About this exercise ::
Each line that includes "benign" must be copied from the records.

-*-

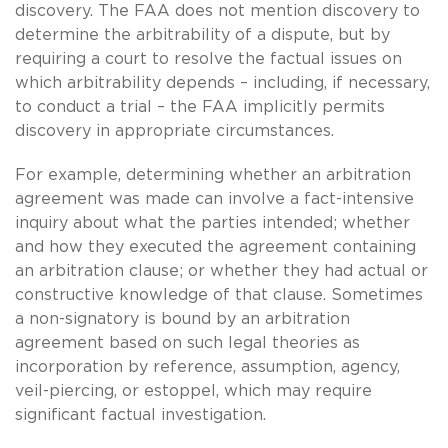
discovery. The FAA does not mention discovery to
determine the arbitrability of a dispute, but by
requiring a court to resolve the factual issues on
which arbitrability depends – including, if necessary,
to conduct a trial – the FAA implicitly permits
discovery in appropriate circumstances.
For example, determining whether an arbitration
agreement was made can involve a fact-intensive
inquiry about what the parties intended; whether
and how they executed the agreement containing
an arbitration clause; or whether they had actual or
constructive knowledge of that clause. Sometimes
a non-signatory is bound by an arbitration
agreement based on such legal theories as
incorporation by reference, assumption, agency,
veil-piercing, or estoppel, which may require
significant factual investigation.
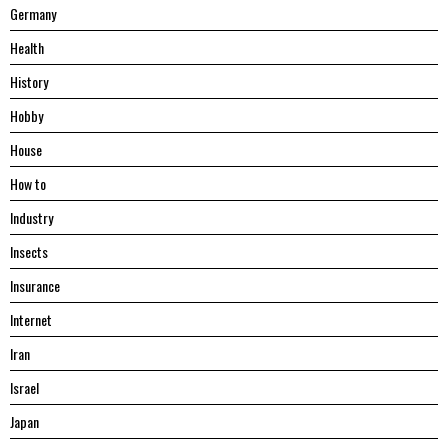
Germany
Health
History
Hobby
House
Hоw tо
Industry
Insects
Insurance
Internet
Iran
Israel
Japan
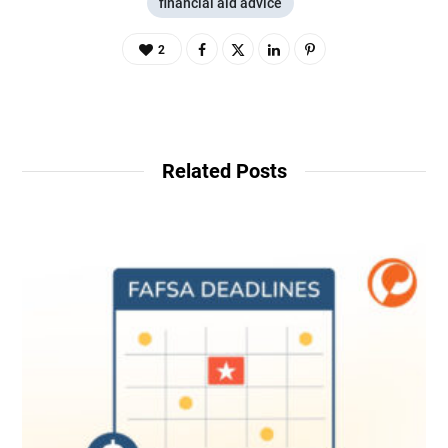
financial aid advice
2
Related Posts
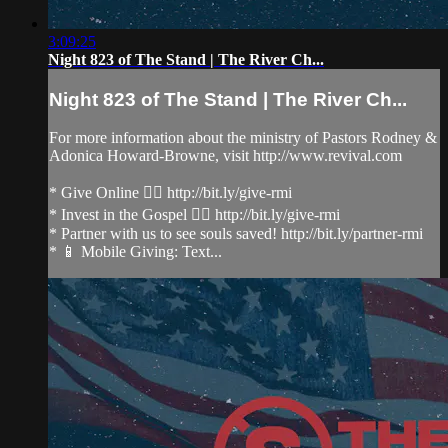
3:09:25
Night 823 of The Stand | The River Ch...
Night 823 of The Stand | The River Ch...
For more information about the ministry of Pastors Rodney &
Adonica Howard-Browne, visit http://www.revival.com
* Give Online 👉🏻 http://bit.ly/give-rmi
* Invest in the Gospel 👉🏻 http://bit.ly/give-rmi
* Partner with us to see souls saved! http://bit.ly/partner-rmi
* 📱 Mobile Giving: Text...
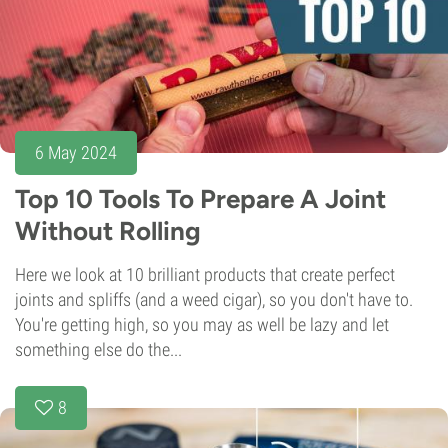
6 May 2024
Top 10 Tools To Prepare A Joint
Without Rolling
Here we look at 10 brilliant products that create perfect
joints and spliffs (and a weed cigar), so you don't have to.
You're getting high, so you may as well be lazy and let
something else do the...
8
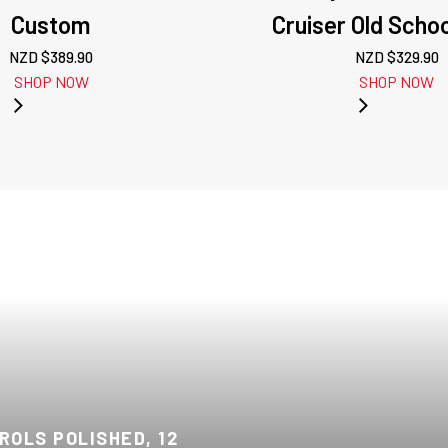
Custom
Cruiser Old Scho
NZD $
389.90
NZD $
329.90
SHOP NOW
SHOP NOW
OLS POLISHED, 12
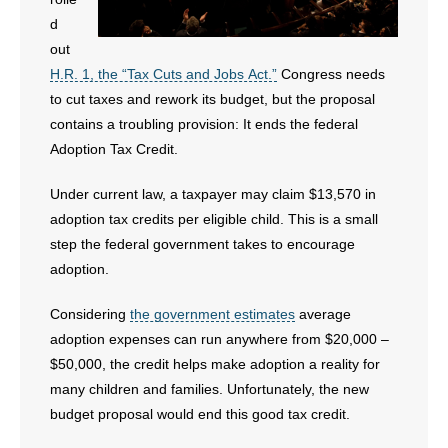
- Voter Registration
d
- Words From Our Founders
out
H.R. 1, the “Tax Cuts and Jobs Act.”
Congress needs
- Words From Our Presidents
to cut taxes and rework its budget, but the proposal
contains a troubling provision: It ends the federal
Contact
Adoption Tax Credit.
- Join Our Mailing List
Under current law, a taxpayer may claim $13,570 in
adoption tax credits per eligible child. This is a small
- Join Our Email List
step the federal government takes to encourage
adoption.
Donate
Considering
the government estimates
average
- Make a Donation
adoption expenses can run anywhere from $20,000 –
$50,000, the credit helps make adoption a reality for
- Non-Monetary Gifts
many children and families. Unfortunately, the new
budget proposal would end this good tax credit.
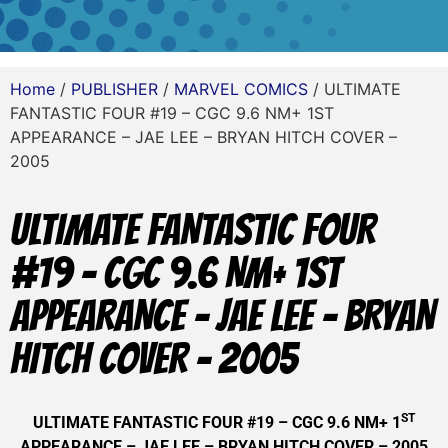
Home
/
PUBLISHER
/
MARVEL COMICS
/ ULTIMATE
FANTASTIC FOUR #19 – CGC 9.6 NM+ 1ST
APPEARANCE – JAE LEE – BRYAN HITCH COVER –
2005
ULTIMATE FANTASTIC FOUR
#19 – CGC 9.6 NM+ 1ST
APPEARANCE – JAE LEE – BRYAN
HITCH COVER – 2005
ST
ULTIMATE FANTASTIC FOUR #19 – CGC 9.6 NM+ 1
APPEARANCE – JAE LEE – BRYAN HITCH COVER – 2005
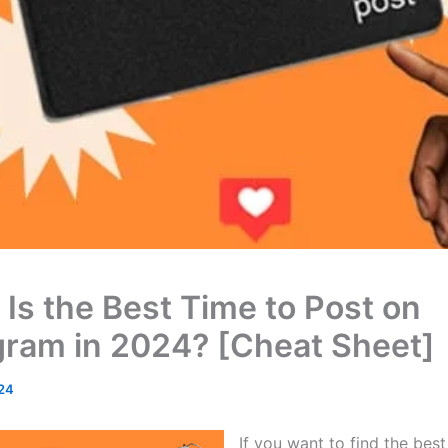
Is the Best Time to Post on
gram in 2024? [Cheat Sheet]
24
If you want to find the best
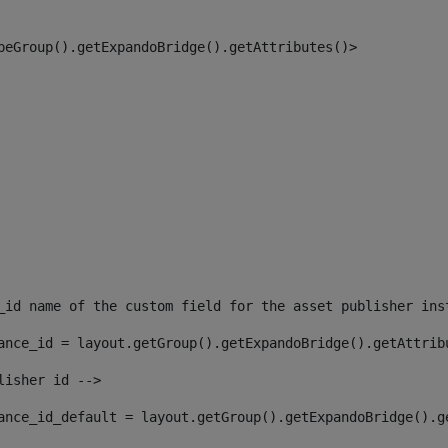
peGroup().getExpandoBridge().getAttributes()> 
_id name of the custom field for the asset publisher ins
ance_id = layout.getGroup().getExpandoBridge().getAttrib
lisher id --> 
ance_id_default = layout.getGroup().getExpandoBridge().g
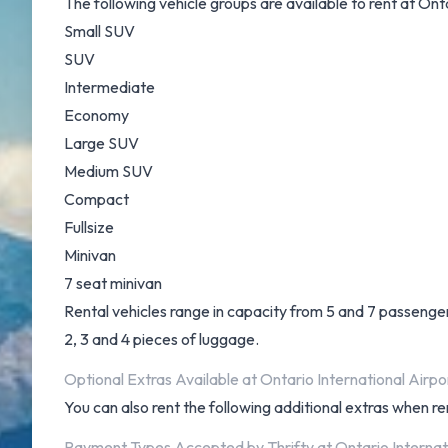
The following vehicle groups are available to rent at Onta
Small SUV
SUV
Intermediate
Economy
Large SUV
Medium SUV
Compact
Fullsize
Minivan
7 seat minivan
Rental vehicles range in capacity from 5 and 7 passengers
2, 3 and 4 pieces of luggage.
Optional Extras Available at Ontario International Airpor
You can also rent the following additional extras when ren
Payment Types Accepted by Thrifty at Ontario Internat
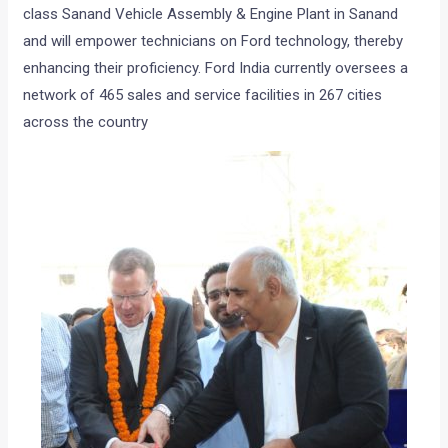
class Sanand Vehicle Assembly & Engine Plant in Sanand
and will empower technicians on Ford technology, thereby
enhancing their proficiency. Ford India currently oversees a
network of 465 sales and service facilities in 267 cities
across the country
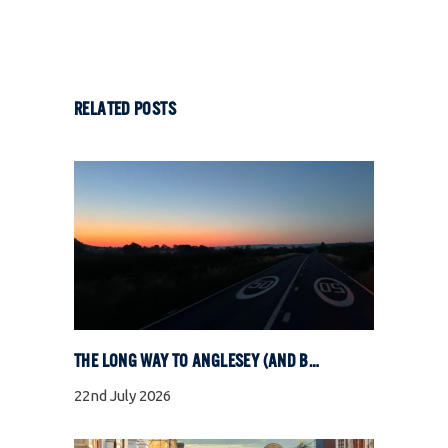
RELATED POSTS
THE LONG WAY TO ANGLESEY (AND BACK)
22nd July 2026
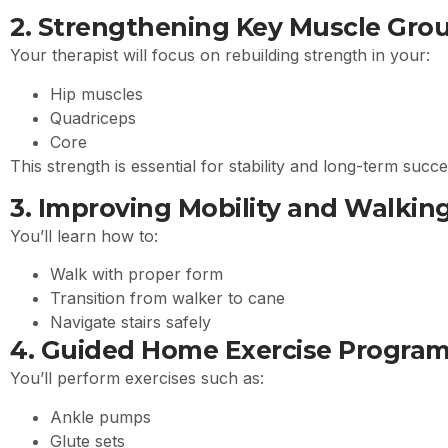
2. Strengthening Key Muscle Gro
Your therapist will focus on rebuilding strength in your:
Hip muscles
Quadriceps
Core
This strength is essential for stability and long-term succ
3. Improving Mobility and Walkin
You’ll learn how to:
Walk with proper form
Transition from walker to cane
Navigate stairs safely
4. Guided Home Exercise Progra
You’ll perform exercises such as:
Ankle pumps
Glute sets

-*-

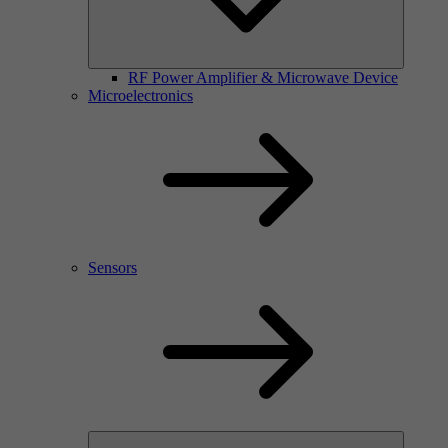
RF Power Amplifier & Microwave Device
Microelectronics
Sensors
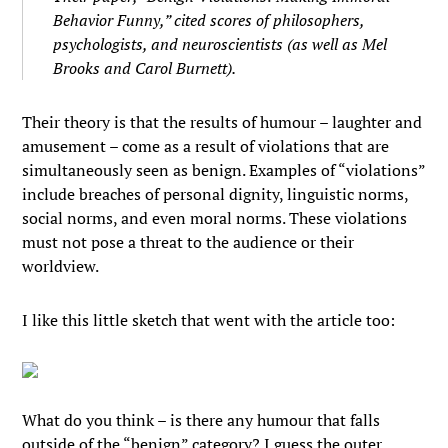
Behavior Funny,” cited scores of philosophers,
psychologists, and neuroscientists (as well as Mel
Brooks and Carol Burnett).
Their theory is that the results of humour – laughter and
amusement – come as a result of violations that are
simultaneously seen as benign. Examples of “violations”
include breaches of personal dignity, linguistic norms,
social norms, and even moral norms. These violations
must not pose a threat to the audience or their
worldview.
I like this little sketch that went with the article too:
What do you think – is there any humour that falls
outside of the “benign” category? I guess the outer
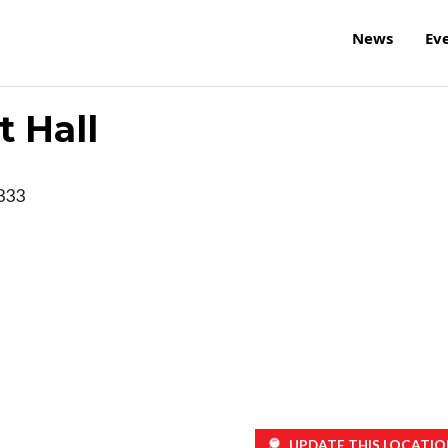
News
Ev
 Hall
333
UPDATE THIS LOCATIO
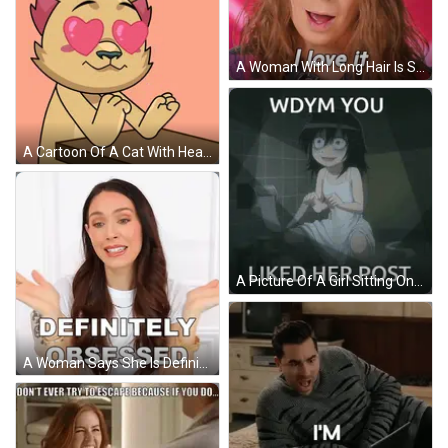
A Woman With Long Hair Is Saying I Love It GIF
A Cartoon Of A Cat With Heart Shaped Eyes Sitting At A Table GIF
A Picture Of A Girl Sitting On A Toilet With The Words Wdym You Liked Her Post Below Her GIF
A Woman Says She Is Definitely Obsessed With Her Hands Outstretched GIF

-*-

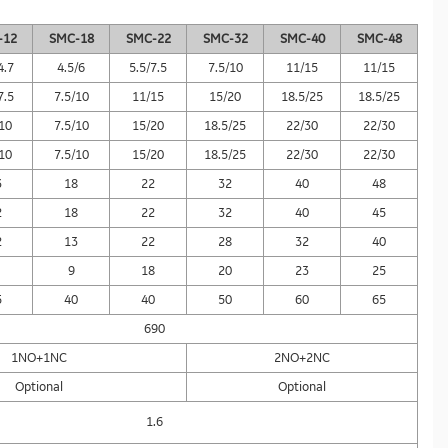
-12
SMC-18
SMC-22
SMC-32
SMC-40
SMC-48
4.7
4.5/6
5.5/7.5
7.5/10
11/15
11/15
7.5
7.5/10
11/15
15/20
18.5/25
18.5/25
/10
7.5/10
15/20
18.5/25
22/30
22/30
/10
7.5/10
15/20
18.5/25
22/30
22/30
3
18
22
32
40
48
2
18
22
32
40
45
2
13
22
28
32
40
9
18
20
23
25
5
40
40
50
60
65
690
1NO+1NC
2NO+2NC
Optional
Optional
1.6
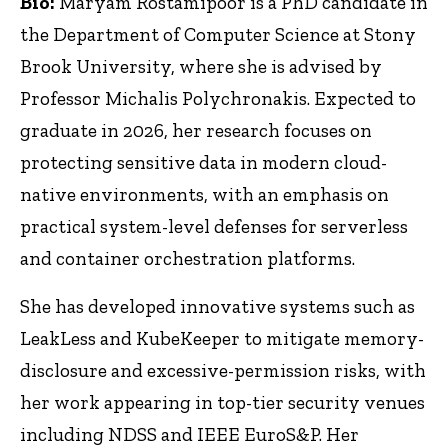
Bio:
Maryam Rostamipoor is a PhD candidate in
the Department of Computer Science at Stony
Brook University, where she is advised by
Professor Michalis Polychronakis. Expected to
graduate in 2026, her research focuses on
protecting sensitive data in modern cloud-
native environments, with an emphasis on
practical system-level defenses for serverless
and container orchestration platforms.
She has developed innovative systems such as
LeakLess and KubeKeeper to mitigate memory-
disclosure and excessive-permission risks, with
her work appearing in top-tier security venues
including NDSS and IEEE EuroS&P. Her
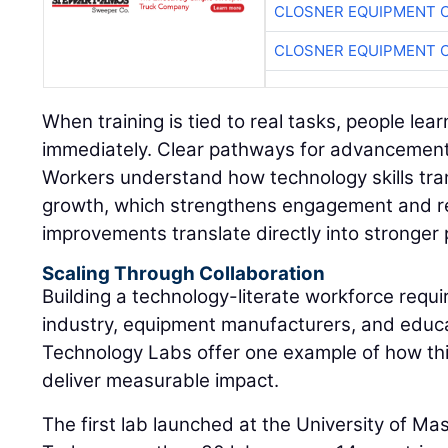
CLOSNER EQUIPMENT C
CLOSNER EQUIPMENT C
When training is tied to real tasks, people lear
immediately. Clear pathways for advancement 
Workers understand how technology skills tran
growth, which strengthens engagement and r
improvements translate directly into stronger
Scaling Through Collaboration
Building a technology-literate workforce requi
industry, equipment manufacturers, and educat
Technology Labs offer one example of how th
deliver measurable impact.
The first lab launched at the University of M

-*-

Your response ::
simultaneously seen as benign. Examples of “violations”
outside of the “benign” category? I guess the outer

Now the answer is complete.